## Task prompt
In how many lines of the records does the string "diffusion" appear? State only the number.

## Supplied entries

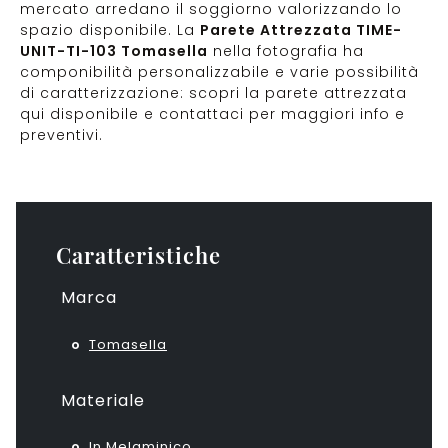
mercato arredano il soggiorno valorizzando lo
spazio disponibile. La
Parete Attrezzata TIME-
UNIT-TI-103 Tomasella
nella fotografia ha
componibilità personalizzabile e varie possibilità
di caratterizzazione: scopri la parete attrezzata
qui disponibile e contattaci per maggiori info e
preventivi.
Caratteristiche
Marca
Tomasella
Materiale
In Melaminico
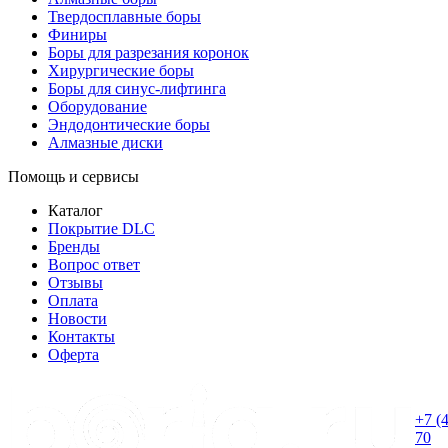
Твердосплавные боры
Финиры
Боры для разрезания коронок
Хирургические боры
Боры для синус-лифтинга
Оборудование
Эндодонтические боры
Алмазные диски
Помощь и сервисы
Каталог
Покрытие DLC
Бренды
Вопрос ответ
Отзывы
Оплата
Новости
Контакты
Оферта
+7 (
70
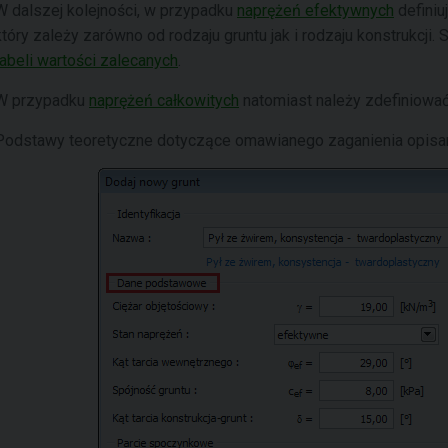
W dalszej kolejności, w przypadku
naprężeń efektywnych
definiu
który zależy zarówno od rodzaju gruntu jak i rodzaju konstrukcj
tabeli wartości zalecanych
.
W przypadku
naprężeń całkowitych
natomiast należy zdefiniowa
Podstawy teoretyczne dotyczące omawianego zaganienia opisan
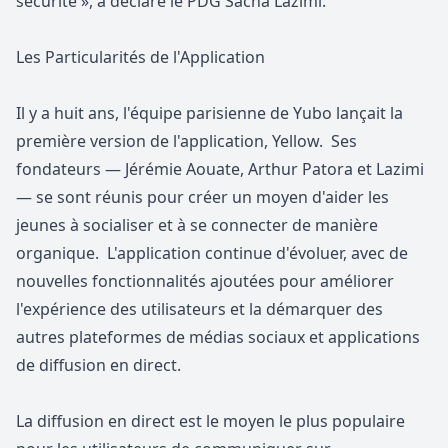
sécurité », a déclaré le PDG Sacha Lazimi.
Les Particularités de l'Application
Il y a huit ans, l'équipe parisienne de Yubo lançait la
première version de l'application, Yellow. Ses
fondateurs — Jérémie Aouate, Arthur Patora et Lazimi
— se sont réunis pour créer un moyen d'aider les
jeunes à socialiser et à se connecter de manière
organique. L'application continue d'évoluer, avec de
nouvelles fonctionnalités ajoutées pour améliorer
l'expérience des utilisateurs et la démarquer des
autres plateformes de médias sociaux et applications
de diffusion en direct.
La diffusion en direct est le moyen le plus populaire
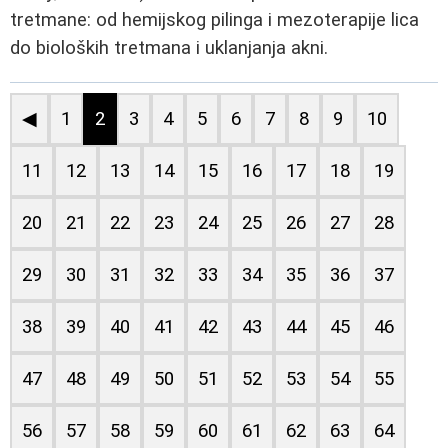
tretmane: od hemijskog pilinga i mezoterapije lica
do bioloških tretmana i uklanjanja akni.
◀
1
2
3
4
5
6
7
8
9
10
11
12
13
14
15
16
17
18
19
20
21
22
23
24
25
26
27
28
29
30
31
32
33
34
35
36
37
38
39
40
41
42
43
44
45
46
47
48
49
50
51
52
53
54
55
56
57
58
59
60
61
62
63
64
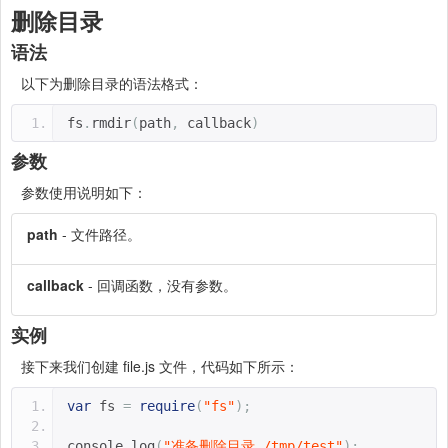
删除目录
语法
以下为删除目录的语法格式：
fs
.
rmdir
(
path
,
 callback
)
参数
参数使用说明如下：
path
- 文件路径。
callback
- 回调函数，没有参数。
实例
接下来我们创建 file.js 文件，代码如下所示：
var
 fs 
=
require
(
"fs"
);
console
.
log
(
"准备删除目录 /tmp/test"
);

## Answer space
2